TASK STATEMENT – Present each line of the entries below that holds the word "Mönchengladbach".
*** RECORDS TO PROCESS Section Begins ***
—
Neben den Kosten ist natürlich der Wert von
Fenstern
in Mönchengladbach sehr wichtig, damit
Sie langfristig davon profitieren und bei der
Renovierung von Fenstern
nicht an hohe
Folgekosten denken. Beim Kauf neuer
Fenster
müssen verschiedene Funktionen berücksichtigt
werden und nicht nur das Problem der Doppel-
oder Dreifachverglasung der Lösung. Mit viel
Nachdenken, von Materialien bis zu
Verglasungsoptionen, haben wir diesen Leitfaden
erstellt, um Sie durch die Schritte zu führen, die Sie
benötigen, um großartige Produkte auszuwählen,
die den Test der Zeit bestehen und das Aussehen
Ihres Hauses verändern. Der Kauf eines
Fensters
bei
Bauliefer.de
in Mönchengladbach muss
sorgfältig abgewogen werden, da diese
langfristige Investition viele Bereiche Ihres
*** RECORDS TO PROCESS Section Ends ***
*** RECORDS TO PROCESS Section Begins ***
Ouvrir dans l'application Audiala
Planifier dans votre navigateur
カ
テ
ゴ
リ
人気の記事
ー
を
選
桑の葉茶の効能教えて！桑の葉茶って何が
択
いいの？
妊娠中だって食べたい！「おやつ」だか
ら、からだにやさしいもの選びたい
*** RECORDS TO PROCESS Section Ends ***
WRITTEN SOLUTION –
in Mönchengladbach sehr wichtig, damit
in Mönchengladbach muss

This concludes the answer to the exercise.